Introducing Credit Vaults: Unlocking New Borrower Types & Higher Yield Opportunities

Clearpool
Clearpool
Published in
3 min readJan 8, 2024

Clearpool, a pioneer in DeFi private credit and real-world asset lending, proudly announces its latest breakthrough product — Credit Vaults. With a commitment to migrating private credit on-chain, Clearpool’s Credit Vaults bring a host of benefits, boosting interest rate efficiency for lenders and empowering borrowers with flexibility and control. With Credit Vaults, borrowers have the freedom to set their own terms and attract a new and wider range of lenders.

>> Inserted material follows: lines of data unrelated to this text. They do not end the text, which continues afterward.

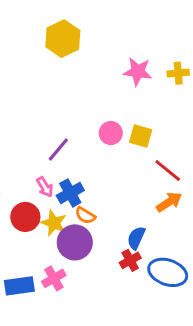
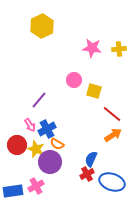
pink circle: (111, 133) -> (74, 80), moved

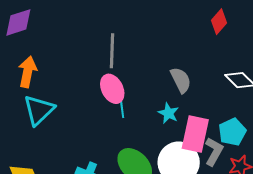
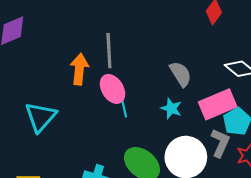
orange arrow: (28, 72) -> (79, 69), moved
pink rectangle: (195, 134) -> (218, 104), moved, turned 60

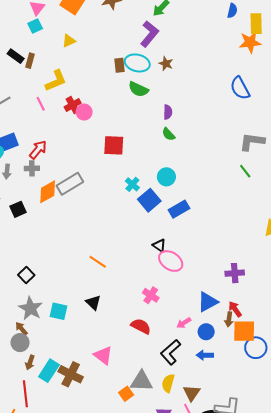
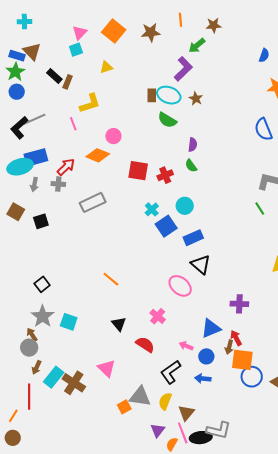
red cross: (73, 105) -> (165, 175), moved
orange diamond: (48, 192) -> (98, 155), moved, turned 45
black triangle: (159, 246) -> (201, 265), moved, size x1.5
black triangle: (93, 303) -> (119, 324), moved
pink arrow: (184, 323) -> (186, 346), turned 48

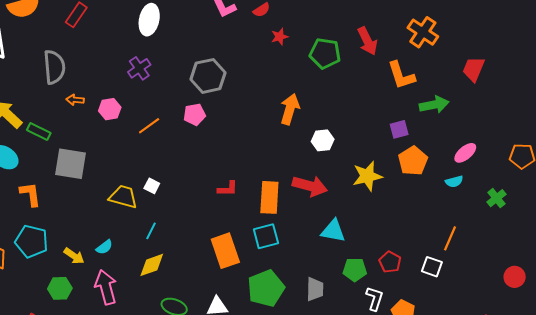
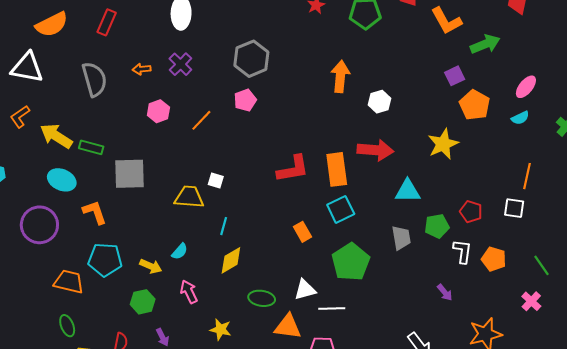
orange arrow: (75, 100) -> (142, 69), moved
yellow star: (367, 176) -> (443, 144), moved
red L-shape: (228, 189) -> (293, 169), size x1.6
orange rectangle: (225, 251) -> (303, 232), size x0.6
pink arrow: (106, 287) -> (189, 292), size x0.7
gray trapezoid: (315, 289) -> (401, 238), moved

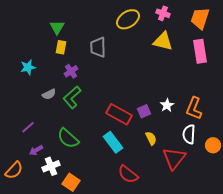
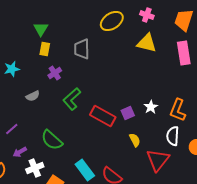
green L-shape: (72, 97) -> (72, 99), moved
cyan rectangle: (113, 142) -> (85, 170), moved

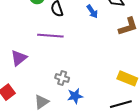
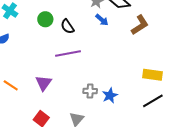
blue star: (75, 96) -> (110, 95), moved

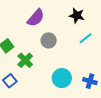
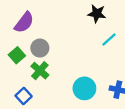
purple semicircle: (36, 18) -> (24, 22), moved
gray circle: (49, 40) -> (40, 48), moved

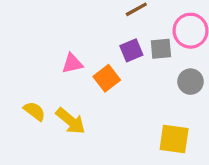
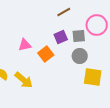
gray circle: (191, 82) -> (80, 56), moved
yellow square: (174, 139) -> (93, 77), moved

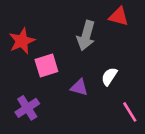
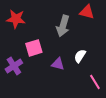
red star: (22, 41) -> (16, 19), moved, turned 30
purple cross: (27, 108) -> (14, 66), moved

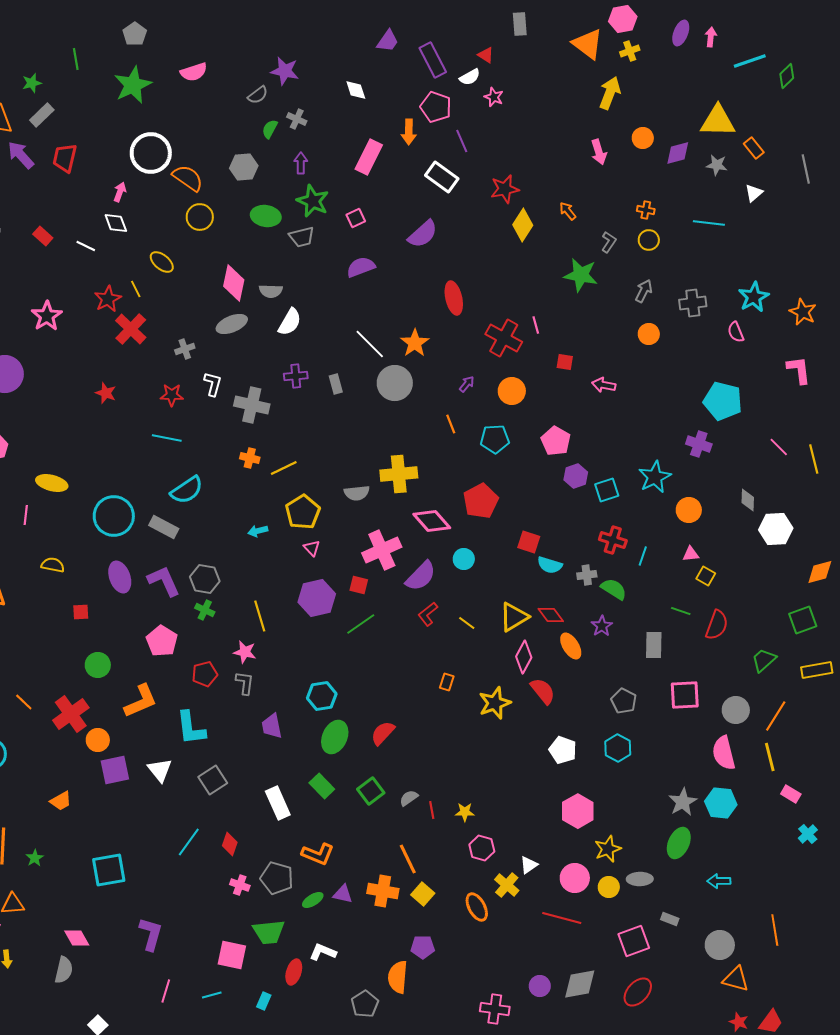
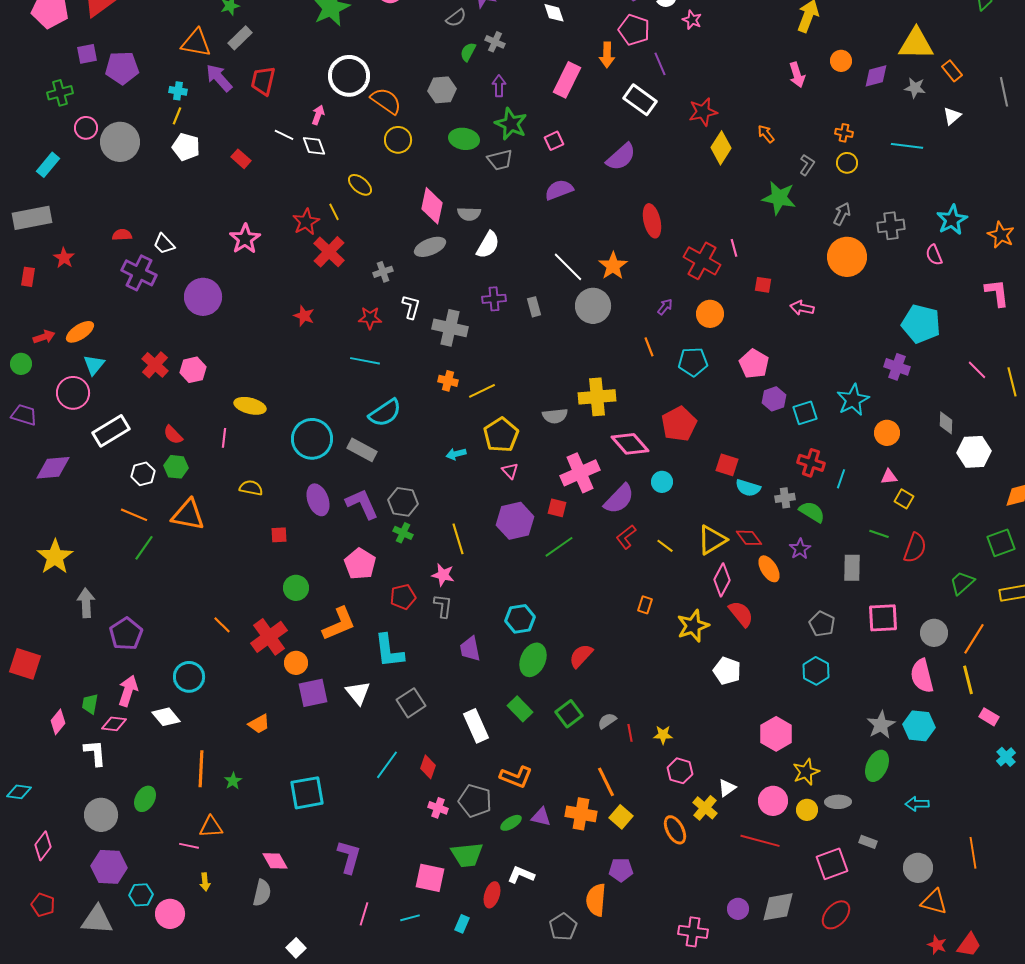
white line: (86, 246) -> (284, 135), moved
orange circle: (649, 334) -> (847, 257), size x1.8
white pentagon: (563, 750) -> (727, 671), moved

Credit Vaults enable higher lending APRs — increasing lending volume and protocol revenue.

Highlights

✅ Empowering Borrowers with Flexibility: Credit Vaults allow borrowers to set their own parameters, including interest rates, repayment schedules, and KYC requirements, offering them greater control and customization options.

✅ Attracting New Lenders with Increased Interest Rates: By optimizing efficiency, Credit Vaults incentivize lenders with higher interest rates, attracting new participants

✅ Unlocking New Borrower Types and Loan Opportunities: The flexibility of Credit Vaults opens doors for a diverse range of borrower types, paving the way for secured credit products and non-crypto-related firms to join the Clearpool ecosystem.

Why Build This Product?

Clearpool’s original Permissionless Pools revolutionized the private credit DeFi landscape, providing lenders with flexibility and continuous liquidity. The Permissionless Pools have gained significant traction, with $460 million in Total Loans Originated, and currently stand as the most liquid private credit pools in the market. To cater to the growing demand of different borrower types needing more stable liquidity and rates, Clearpool has built Credit Vaults.

What Are Credit Vaults?

Credit Vaults are open-ended single-borrower pools that empower borrowers to set their own parameters, enabling them to customize interest rates, repayment schedules, pool caps, and more. Borrowers can modify these parameters within predefined rules, offering a wide range of repayment options to suit their needs.

How Do They Work?

When a lender contributes funds to a Credit Vault, the funds are directly sent to the borrower’s wallet. In return, the lender receives cpTokens (as with Permissionless Pools), which accrue interest in real-time on every block.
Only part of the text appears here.